While talking to someone way smarter than me we collaboratively determined that FCC issued Amateur Callsigns constitute PII.
For the following reasons:
PII is defined “Any representation of information that permits the identity of an individual to whom the information applies to be reasonably inferred by either direct or indirect means.” US Department of Labor 1
FCC Callsigns are issued by a federal agency specifically as a unique identifier that is inextricably linked to an individual with the sole purpose of identifying the individual. US FCC 2
When getting a callsign from the FCC, by registration and license requirements, you are required to give your name and address for publication broadly. If the callsign is searched on the ULS, that information is all publicly accessible.
In essence, this isn’t too much different from the government suddenly deciding to publish all License Plate numbers to a public database, or social security numbers to a public database.

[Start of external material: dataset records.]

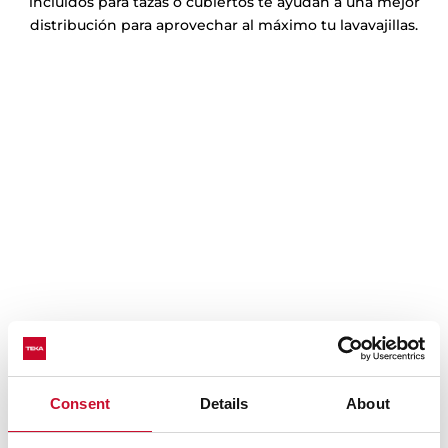
incluidos para tazas o cubiertos te ayudan a una mejor
distribución para aprovechar al máximo tu lavavajillas.
Función Express
Se encarga de ajustar la presión del agua para unos
Consent
Details
About
resultados perfectos más rápidamente, reduciendo el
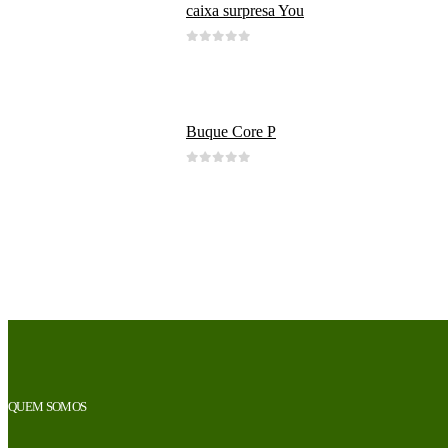
caixa surpresa You
0
out of 5
Buque Core P
0
out of 5
QUEM SOMOS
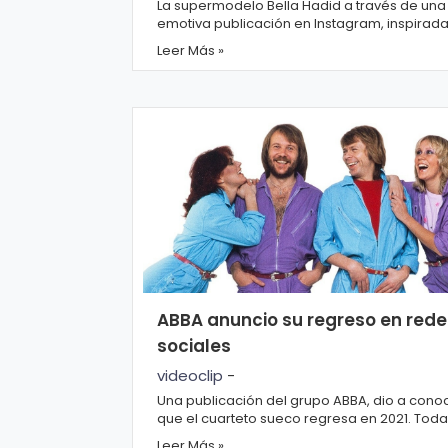
o
La supermodelo Bella Hadid a través de una
emotiva publicación en Instagram, inspirada
gí
unas palabras de Willow Smith contó a sus
Leer Más »
seguido...
a
S
al
u
d
T
e
ABBA anuncio su regreso en rede
sociales
n
videoclip
-
d
Una publicación del grupo ABBA, dio a cono
e
que el cuarteto sueco regresa en 2021. Toda
n
queda por conocerse los detalles, pero lo cie
Leer Más »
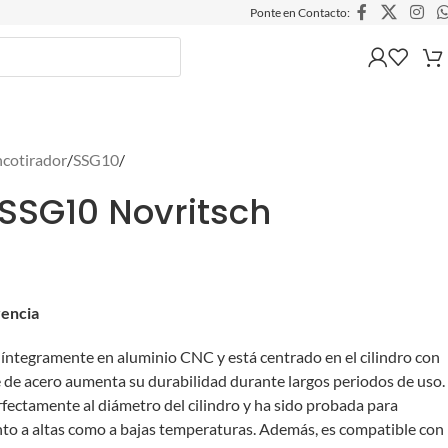
Ponte en Contacto:
ncotirador
/
SSG10
/
 SSG10 Novritsch
rencia
do íntegramente en aluminio CNC y está centrado en el cilindro con
se de acero aumenta su durabilidad durante largos periodos de uso.
erfectamente al diámetro del cilindro y ha sido probada para
nto a altas como a bajas temperaturas. Además, es compatible con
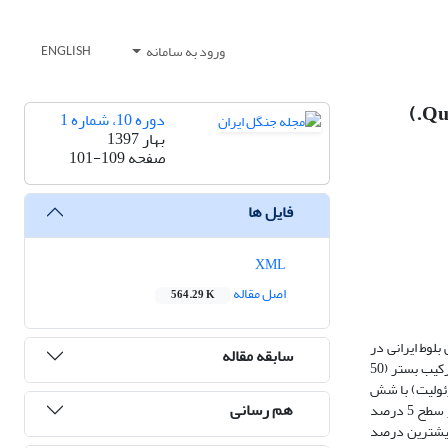
ورود به سامانه
ENGLISH
دوره 10، شماره 1
بهار 1397
صفحه
101-109
فایل ها
XML
اصل مقاله
564.29 K
لوط ایرانی در
سابقه مقاله
نهالستان کوشکن زنجان بررسی شد. بذرها در گلدان‌های پلاستیکی در سه عمق کاشت (0 تا 99/3 سانتی‌متری؛ 4 تا 99/6 سانتی‌متری؛ و 7 تا 8 سانتی‌متری) و چهار ترکیب بستر (50
 +50 درصد کود دامی + ماسۀ بادی و زئولیت) با شش
هم رسانی
تکرار در قالب طرح فاکتوریل کاملاً تصادفی کاشته شدند. نتایج آزمون آنالیز واریانس نشان داد که تأثیر نوع خاک و بستر کاشت بر تمامی فاکتورهای بررسی‌شده در سطح 5 درصد
شت 7 تا 8 سانتی‌متری مشاهده می‌شود و بیشترین درصد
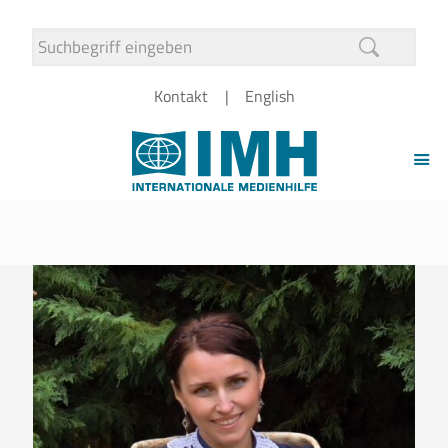
Kontakt
English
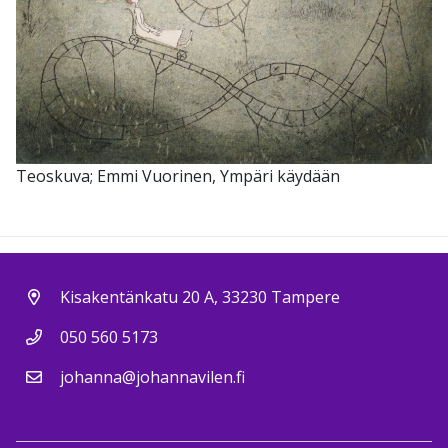
Teoskuva; Emmi Vuorinen, Ympäri käydään
Kisakentänkatu 20 A, 33230 Tampere
050 560 5173
johanna@johannavilen.fi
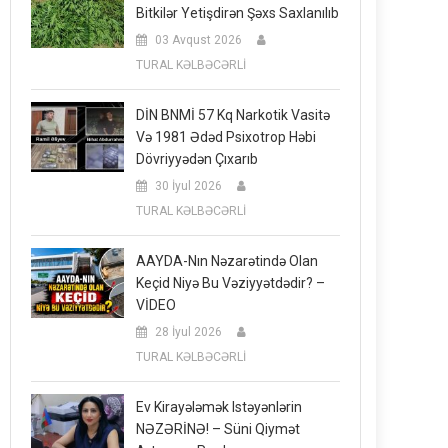
Bitkilər Yetişdirən Şəxs Saxlanılıb
03 Avqust 2026
TURAL KƏLBƏCƏRLİ
DİN BNMİ 57 Kq Narkotik Vasitə
Və 1981 Ədəd Psixotrop Həbi
Dövriyyədən Çıxarıb
30 İyul 2026
TURAL KƏLBƏCƏRLİ
AAYDA-Nın Nəzarətində Olan
Keçid Niyə Bu Vəziyyətdədir? –
VİDEO
28 İyul 2026
TURAL KƏLBƏCƏRLİ
Ev Kirayələmək Istəyənlərin
NƏZƏRİNƏ! – Süni Qiymət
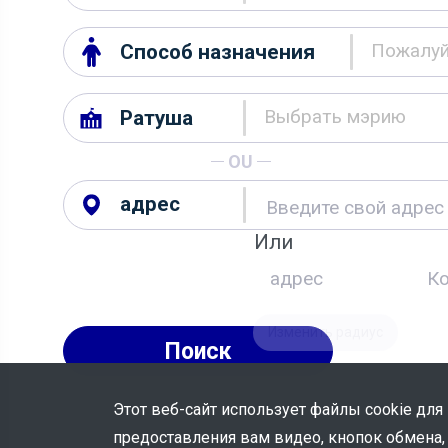
Способ назначения
Выбрать мэрию
Ратуша
OU
адрес
Или
Изменить радиус
Поиск
Этот веб-сайт использует файлы cookie для
предоставления вам видео, кнопок обмена,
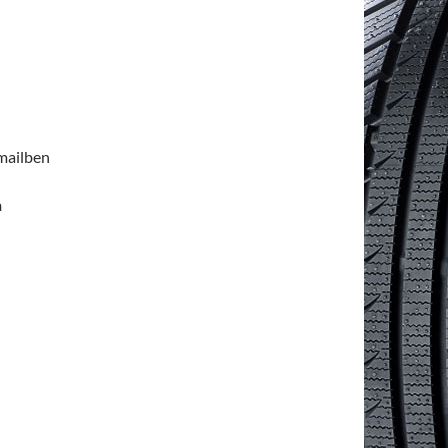
emailben
n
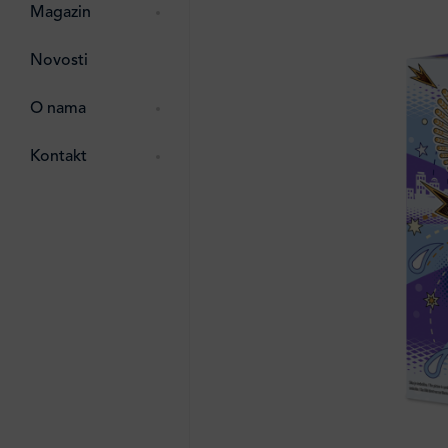
zma
 ostalo
Magazin
ttro
Novosti
e
e
O nama
ipack
 Lada
Kontakt
i
ten
li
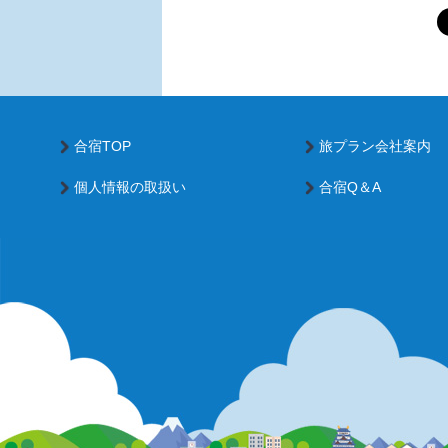
合宿TOP
旅プラン会社案内
個人情報の取扱い
合宿Q＆A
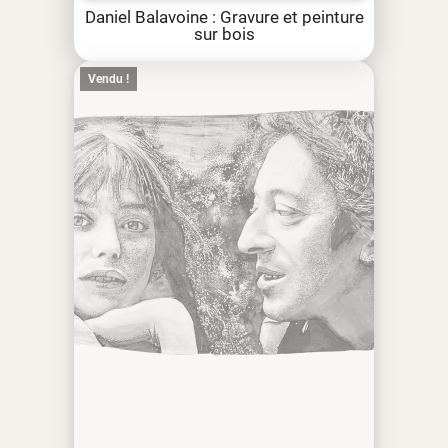
Daniel Balavoine : Gravure et peinture
sur bois
Vendu !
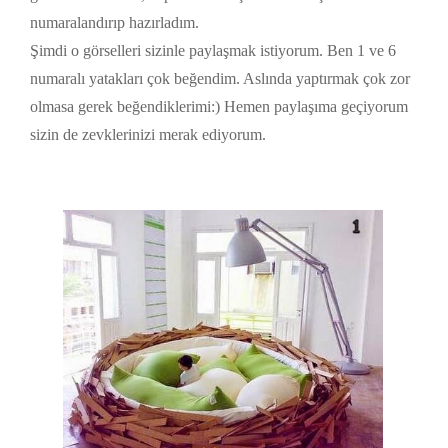
numaralandırıp hazırladım.
Şimdi o görselleri sizinle paylaşmak istiyorum. Ben 1 ve 6
numaralı yatakları çok beğendim. Aslında yaptırmak çok zor
olmasa gerek beğendiklerimi:) Hemen paylaşıma geçiyorum
sizin de zevklerinizi merak ediyorum.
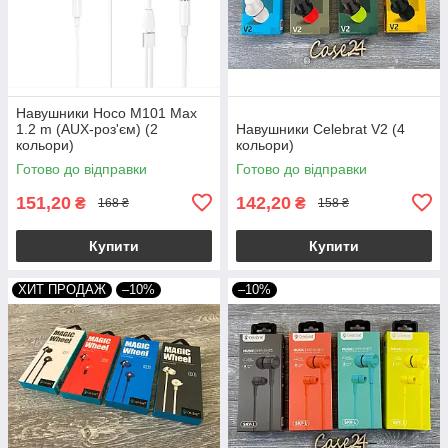
Навушники Hoco M101 Max
1.2 m (AUX-роз'єм) (2
Навушники Celebrat V2 (4
кольори)
кольори)
Готово до відправки
Готово до відправки
151,20
142,20
₴
₴
168 ₴
158 ₴
Купити
Купити
ХИТ ПРОДАЖ
–10%
–10%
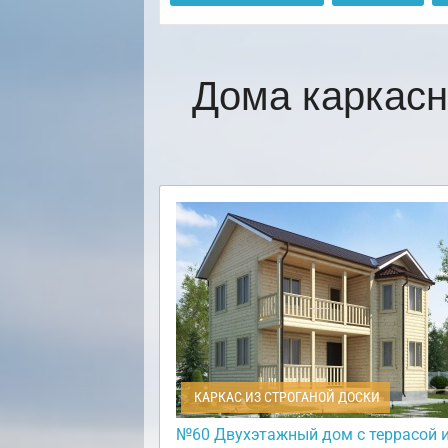
Дома каркасн
КАРКАС ИЗ СТРОГАНОЙ ДОСКИ
№60 Двухэтажный дом с террасой 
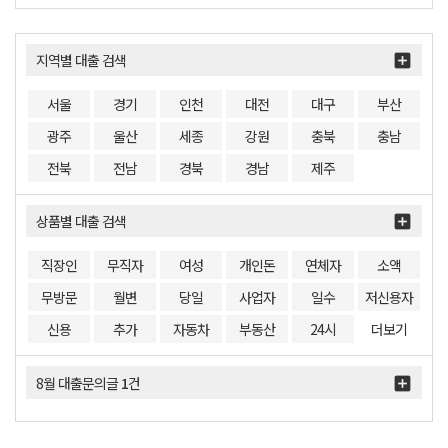
지역별 대출 검색
서울
경기
인천
대전
대구
부산
광주
울산
세종
강원
충북
충남
전북
전남
경북
경남
제주
상품별 대출 검색
직장인
무직자
여성
개인돈
연체자
소액
무방문
월변
당일
사업자
일수
저신용자
신용
추가
자동차
부동산
24시
더보기
8월 대출문의글
1
건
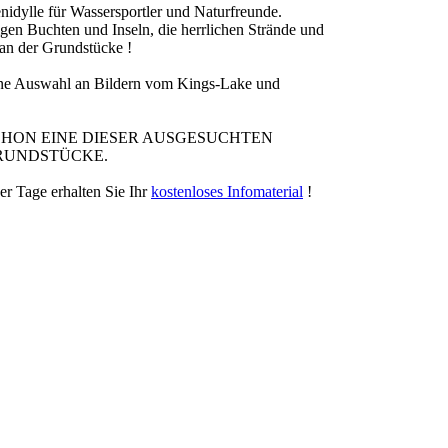
enidylle
für Wassersportler und Naturfreunde.
igen Buchten und Inseln, die herrlichen Strände und
an der Grundstücke !
ine Auswahl an Bildern vom Kings-Lake und
SCHON EINE DIESER AUSGESUCHTEN
UNDSTÜCKE.
r Tage erhalten Sie Ihr
kostenloses Infomaterial
!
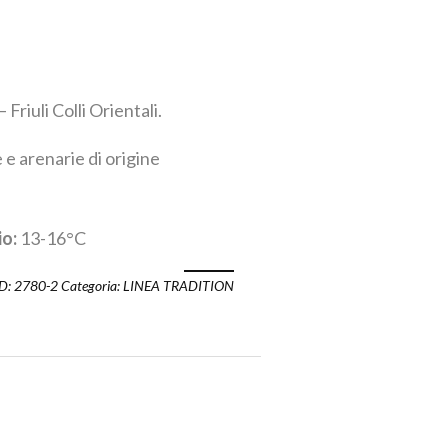
Friuli Colli Orientali.
e arenarie di origine
io:
13-16°C
D:
2780-2
Categoria:
LINEA TRADITION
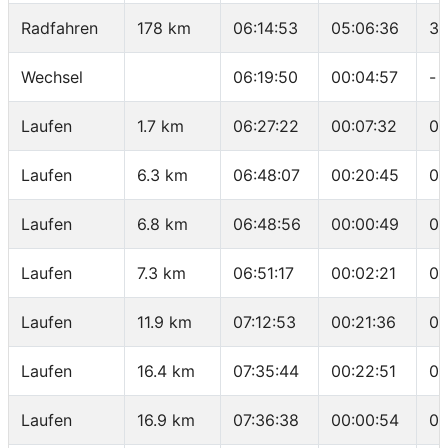
Radfahren
178 km
06:14:53
05:06:36
34
Wechsel
06:19:50
00:04:57
-
Laufen
1.7 km
06:27:22
00:07:32
04
Laufen
6.3 km
06:48:07
00:20:45
04
Laufen
6.8 km
06:48:56
00:00:49
01
Laufen
7.3 km
06:51:17
00:02:21
04
Laufen
11.9 km
07:12:53
00:21:36
04
Laufen
16.4 km
07:35:44
00:22:51
05
Laufen
16.9 km
07:36:38
00:00:54
01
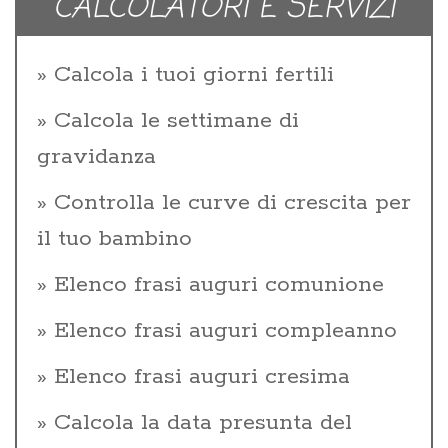
CALCOLATORI E SERVIZI
Calcola i tuoi giorni fertili
Calcola le settimane di
gravidanza
Controlla le curve di crescita per
il tuo bambino
Elenco frasi auguri comunione
Elenco frasi auguri compleanno
Elenco frasi auguri cresima
Calcola la data presunta del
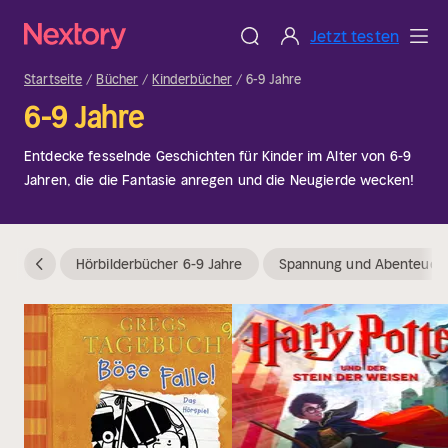
Jetzt testen
Startseite
Bücher
Kinderbücher
6-9 Jahre
6-9 Jahre
Entdecke fesselnde Geschichten für Kinder im Alter von 6-9
Jahren, die die Fantasie anregen und die Neugierde wecken!
Hörbilderbücher 6-9 Jahre
Spannung und Abenteuerg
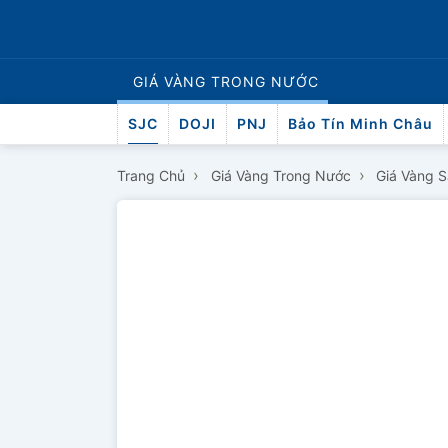
GIÁ VÀNG
TRONG NƯỚC
SJC
DOJI
PNJ
Bảo Tín Minh Châu
›
›
Trang Chủ
Giá Vàng Trong Nước
Giá Vàng 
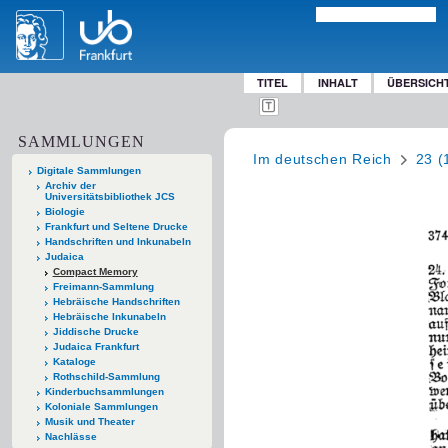
TITEL
INHALT
ÜBERSICH
SAMMLUNGEN
Im deutschen Reich
23 (
Digitale Sammlungen
Archiv der
Universitätsbibliothek JCS
Biologie
Frankfurt und Seltene Drucke
Handschriften und Inkunabeln
Judaica
Compact Memory
Freimann-Sammlung
Hebräische Handschriften
Hebräische Inkunabeln
Jiddische Drucke
Judaica Frankfurt
Kataloge
Rothschild-Sammlung
Kinderbuchsammlungen
Koloniale Sammlungen
Musik und Theater
Nachlässe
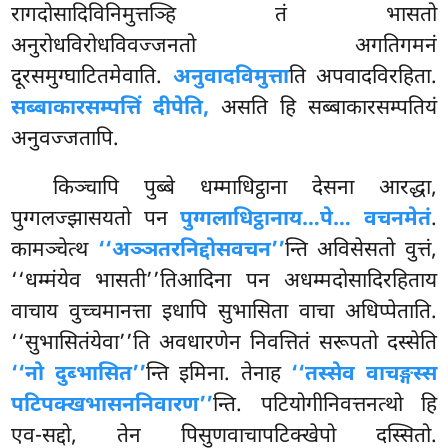
रागदोसादिविनिमुत्तञ्हि तं भासतो
अनुरोधविरोधविवज्जनतो अगतिगमनं
दूरसमुग्घाटितमेवाति.
अनुवादविमुत्ता
ति अपवादविरहिता.
सब्बाकारसम्पत्तिं दीपेति,
असति हि सब्बाकारसम्पतियं
अनुवज्जतापि.
किञ्चापि पुब्बे धम्माधिट्ठाना देसना आरद्धा,
पुग्गलज्झासयतो पन
पुग्गलाधिट्ठानाय…पे… वचनमेतं
.
कामञ्चेत्थ
‘‘अञ्ञतरनिद्दोसवचन’’
न्ति अविसेसतो वुत्तं,
‘‘धम्मंयेव भासती’’तिआदिना पन अधम्मदोसादिरहिताय
वाचाय वुच्चमानत्ता इधापि सुभासिता वाचा अधिप्पेताति.
‘‘सुभासितंयेवा’’ति अवधारणेन निवत्तितं सरूपतो दस्सेति
‘‘नो दुब्भासित’’
न्ति इमिना. तेनाह
‘‘तस्सेव वाचङ्गस्स
पटिपक्खभासननिवारण’’
न्ति. पटियोगीनिवत्तनत्थो हि
एव-सद्दो, तेन पिसुणवाचापटिक्खेपो दस्सितो.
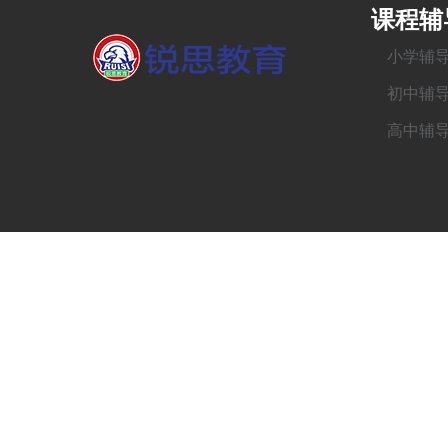
课程辅
小学辅
初中辅
高中辅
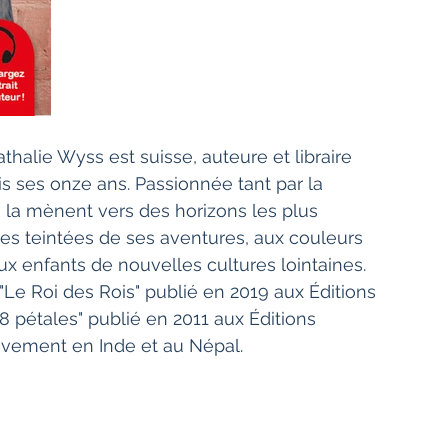
halie Wyss est suisse, auteure et libraire 
is ses onze ans. Passionnée tant par la 
i la mènent vers des horizons les plus 
res teintées de ses aventures, aux couleurs 
ux enfants de nouvelles cultures lointaines. 
e Roi des Rois" publié en 2019 aux Éditions 
pétales" publié en 2011 aux Éditions 
ivement en Inde et au Népal.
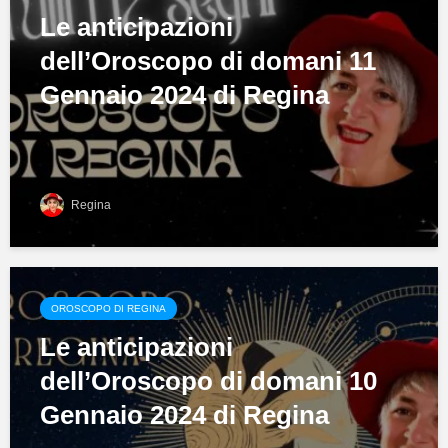
Le anticipazioni
dell’Oroscopo di domani 11
Gennaio 2024 di Regina
Regina
OROSCOPO DI REGINA
Le anticipazioni
dell’Oroscopo di domani 10
Gennaio 2024 di Regina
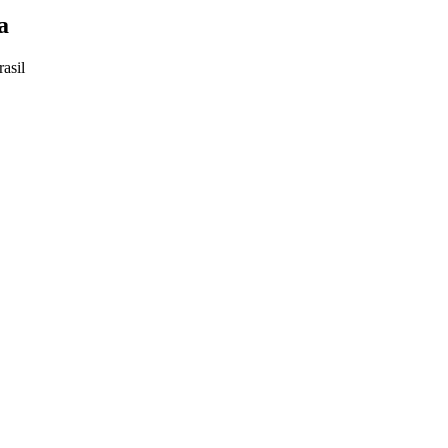
a
asil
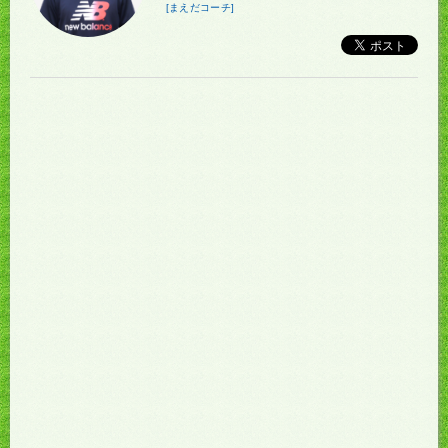
[まえだコーチ]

This information is often used for advertising purposes (ARRL is a big one here), correspondance between Radio Amateurs (HAMS) often in the form of QSL cards, and, in some cases, to abuse and harrass radio amateurs 3 (citation as one example only, with an interesting discussion in the thread).
Ultimately, there is a case to be made whereby we have to push our senators and representatives (such as they are) to have the FCC remove these addresses and PII from a publicly accessible database. An easy solution would be to include a method for digital communication of the station (an obfuscated email address for instance) and removal of specific address of the station, leaving only general location. This tracks also with the fact that when transmitting required location, that is provided not in address, but grid reference. Which is more reliably than address for a mobile ham (which many are at least part of the time ).
Just my two cents on the issue, but something I think should be considered moving forward.